An attempt to use Neovim and tmux
For as long as I can remember, I’ve been relying on VS Code and PHPStorm as my trusty code editors. These tools have served me well over the years, becoming like my old reliable pair of shoes. Recently, though, I’ve been aware that my mental gears aren’t running quite as smoothly as they once did. Not surprising, as aging tends to have that effect on people.
To offset this and add some stimulation to my routine, I decided to try something completely new. Step one? I switched my keyboard to a Sweep variant. Admittedly, this wasn’t an easy leap. The layout is unfamiliar, and my typing speed has slowed down considerably. But interestingly, this additional challenge is proving to be enjoyable. More than that, it demands a level of mental engagement that I find quite refreshing.
My curiosity didn’t stop there.

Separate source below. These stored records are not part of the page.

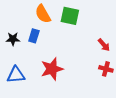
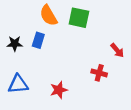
red star: (52, 69) -> (59, 90), moved, size x0.7
red cross: (106, 69) -> (99, 73), moved

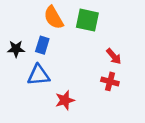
red arrow: (117, 50) -> (114, 56), moved
blue triangle: (18, 84) -> (39, 75), moved

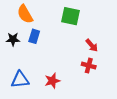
orange semicircle: (54, 18) -> (25, 14), moved
blue triangle: (39, 75) -> (20, 80), moved

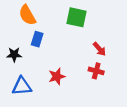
black star: (13, 39) -> (14, 55), moved
red star: (52, 81) -> (57, 76), moved

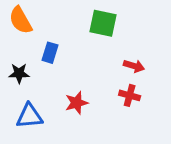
orange semicircle: (27, 15) -> (21, 20), moved
red arrow: (99, 49) -> (134, 66), turned -32

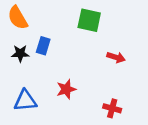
black star: (19, 73) -> (20, 53), moved
red cross: (130, 95) -> (112, 108), moved

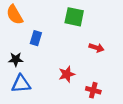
black star: (20, 53) -> (16, 59), moved
red star: (66, 89) -> (67, 74), moved

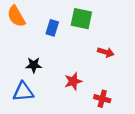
blue rectangle: (36, 38) -> (52, 28), moved
black star: (16, 59) -> (34, 65), moved

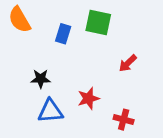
red arrow: (106, 52) -> (128, 63), turned 119
blue triangle: (23, 92) -> (50, 111), moved

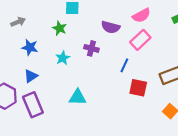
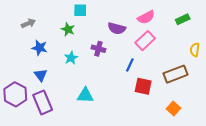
blue triangle: (31, 76) -> (41, 75), turned -32

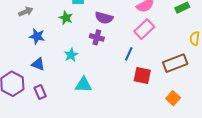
purple semicircle: (117, 28) -> (104, 18), moved
cyan star: (71, 58) -> (71, 55), moved
blue triangle: (41, 75) -> (38, 64), turned -32
purple rectangle: (43, 102) -> (40, 92), size x0.6

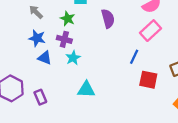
gray arrow: (26, 12) -> (36, 12), moved, turned -112
purple semicircle: (104, 18) -> (108, 19), turned -120
purple cross: (97, 37) -> (64, 39), moved
blue triangle: (38, 64) -> (45, 58), moved

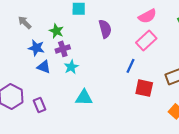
gray arrow: (36, 12) -> (25, 23), moved
green star: (68, 19) -> (56, 31), moved
purple cross: (64, 39) -> (63, 49), turned -32

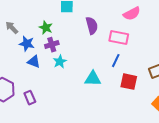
gray arrow: (25, 23) -> (12, 28), moved
pink rectangle: (146, 40) -> (119, 38), moved, turned 54
cyan triangle: (84, 98) -> (93, 79), moved

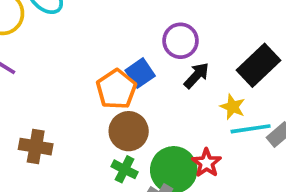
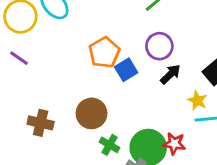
orange pentagon: (116, 89) -> (104, 52), moved
brown circle: (129, 131) -> (92, 113), moved
red star: (207, 163) -> (174, 144), turned -30

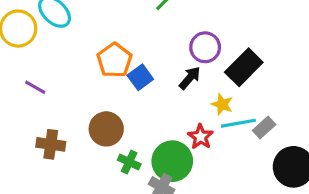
purple circle: (159, 46) -> (205, 47), moved
purple line: (19, 58) -> (35, 87), moved
red star: (174, 144) -> (200, 137), moved, turned 30

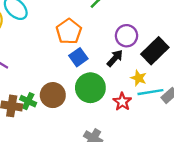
orange pentagon: (114, 60) -> (69, 31), moved
green circle: (172, 161) -> (90, 88), moved
green cross: (129, 162) -> (28, 101), moved

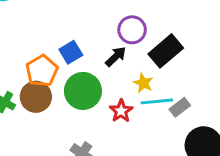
orange pentagon: (69, 31) -> (42, 71), moved

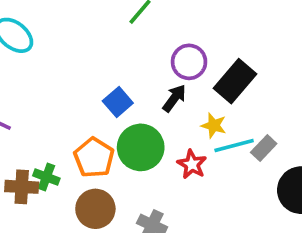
orange pentagon: (42, 71) -> (94, 158), moved
brown circle: (36, 97) -> (95, 209), moved

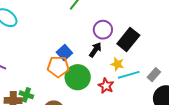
gray rectangle: (264, 148) -> (154, 75), moved
orange pentagon: (94, 158) -> (58, 67), moved, turned -30

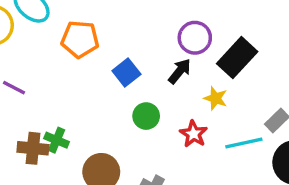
orange pentagon: (58, 67) -> (80, 39), moved
cyan line: (129, 75) -> (244, 143), moved
green circle: (78, 77) -> (146, 116), size x0.6

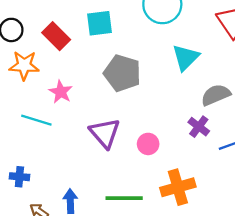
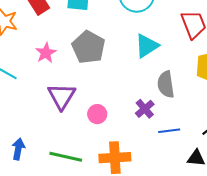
pink star: (61, 92) -> (46, 53), moved
gray semicircle: (216, 95) -> (166, 84), turned -88

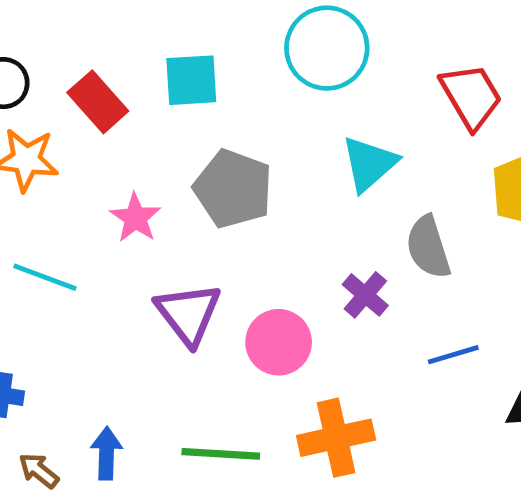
purple cross: (145, 109) -> (365, 295), moved
pink circle: (97, 114) -> (279, 342), size x1.4

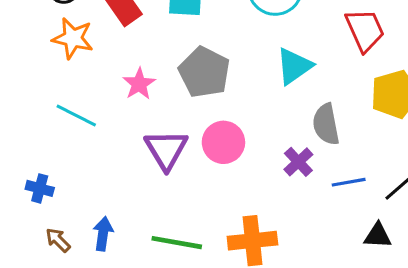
purple cross: (365, 295) -> (298, 162), moved
pink circle: (279, 342) -> (223, 142), moved
blue line: (453, 355) -> (349, 182), moved

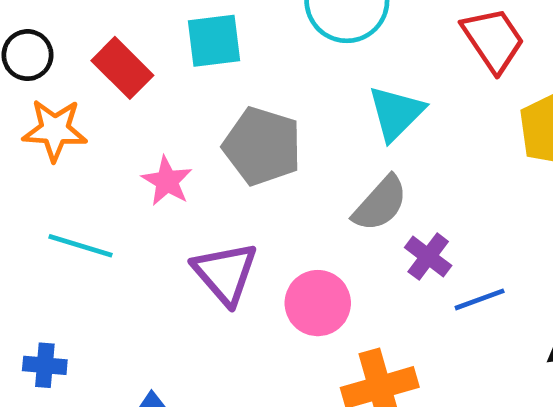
gray semicircle: (326, 124) -> (380, 204), moved, turned -117
pink circle: (223, 142) -> (318, 303), moved
blue line: (349, 182) -> (480, 299), moved

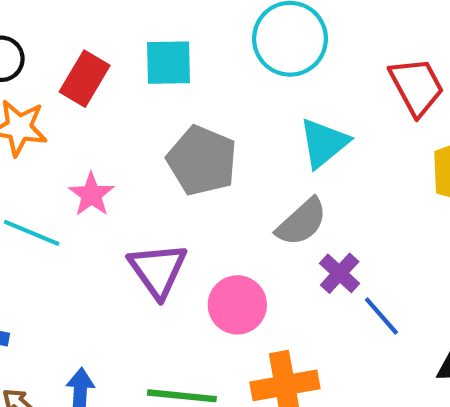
red rectangle: (122, 68) -> (85, 79), turned 70
pink star: (167, 181) -> (91, 195), moved
blue line: (480, 299) -> (381, 316), turned 63

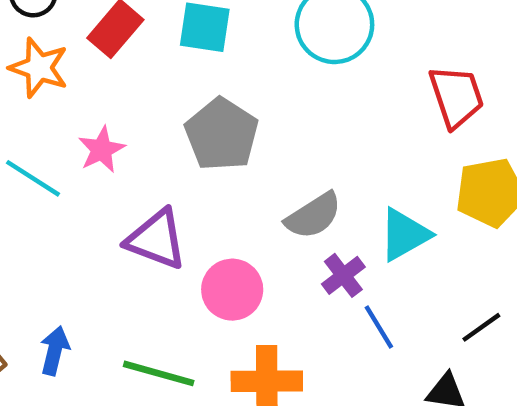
cyan triangle: (324, 143) -> (405, 235), moved
purple triangle: (158, 270) -> (156, 239), turned -44

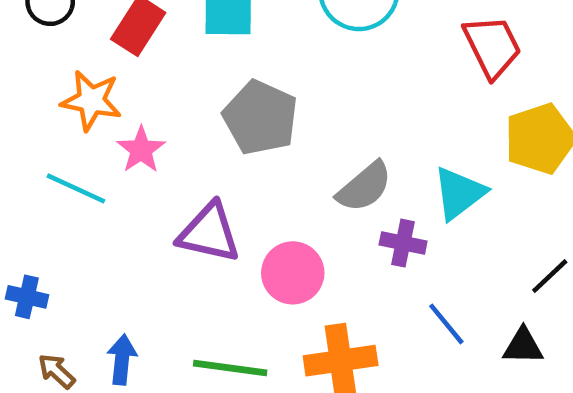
orange star: (39, 68) -> (91, 100), moved
purple cross: (343, 275) -> (403, 243), turned -33
blue line: (379, 327) -> (446, 324), moved

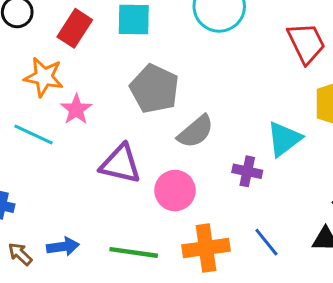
gray semicircle: (364, 187) -> (196, 132), moved
blue line: (446, 324) -> (266, 242), moved
blue arrow: (122, 359) -> (63, 247), turned 76

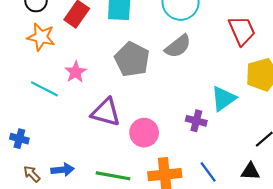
orange star: (44, 77) -> (41, 37), moved
gray semicircle: (196, 132) -> (178, 46), moved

I wanted to see what other changes I could implement in my workflow. I remembered Vim and tmux from the Upcase series by thoughtbot I had stumbled upon years ago. I tried classic Vim back then, but it felt overly complicated and a bit intimidating. However, in keeping with my new approach, I decided it was time to revisit these tools, this time focusing on Neovim.

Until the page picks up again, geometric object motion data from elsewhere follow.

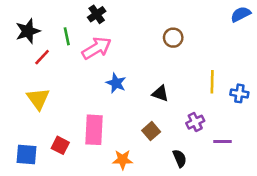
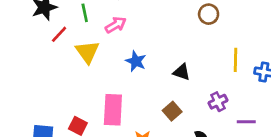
brown circle: (173, 38) -> (209, 14), moved
pink arrow: (97, 48) -> (116, 25), size x0.7
yellow triangle: (38, 99) -> (87, 52), moved

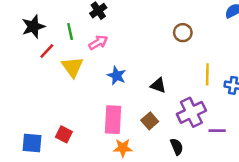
purple cross: (218, 102) -> (191, 112), size x1.6
pink rectangle: (113, 110) -> (113, 120), moved

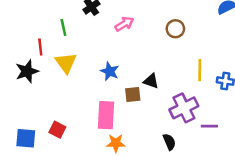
black star: (33, 27) -> (27, 71), moved
pink arrow: (98, 42) -> (124, 24), moved
red line: (47, 51) -> (40, 47), turned -49
brown square: (150, 121) -> (133, 94), moved, turned 35

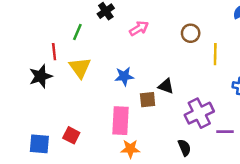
green line: (63, 28) -> (77, 32), turned 35
yellow line: (200, 70) -> (215, 54), moved
blue star: (110, 71) -> (124, 76), turned -30

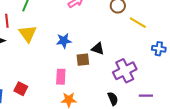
yellow line: (215, 54) -> (138, 23), turned -60
pink rectangle: (121, 121) -> (61, 77), size x0.7
purple line: (225, 132) -> (146, 96), moved

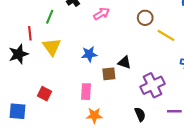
red square: (21, 89) -> (44, 94), moved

To lessen the steep learning curve, I chose Lazyvim as my starting point for Neovim. Why? Well, I thought about building my own configuration from the ground up, but I decided it’s better to have a solid foundation from which I can piece things together. After all, rushing headlong into unfamiliar territory without understanding the basics seemed counterproductive.
And what about tmux? I really like the concept of converting my terminal into a “desktop”. Taking time to read through “The Tao of tmux” helped me understand its real value—and it clicked. Trying tmux seemed like the next logical step in this journey of exploration.
How long will I stick with this new setup? I can’t say for sure, maybe a week or maybe longer. But the time frame isn’t really the point here. This is about embracing change, learning new things, and keeping my mind engaged. Everything else is simply an added perk. And before you ask, yes, this entire post was composed in Neovim. It took longer, sure, but you know what? It was a fun and satisfying experience!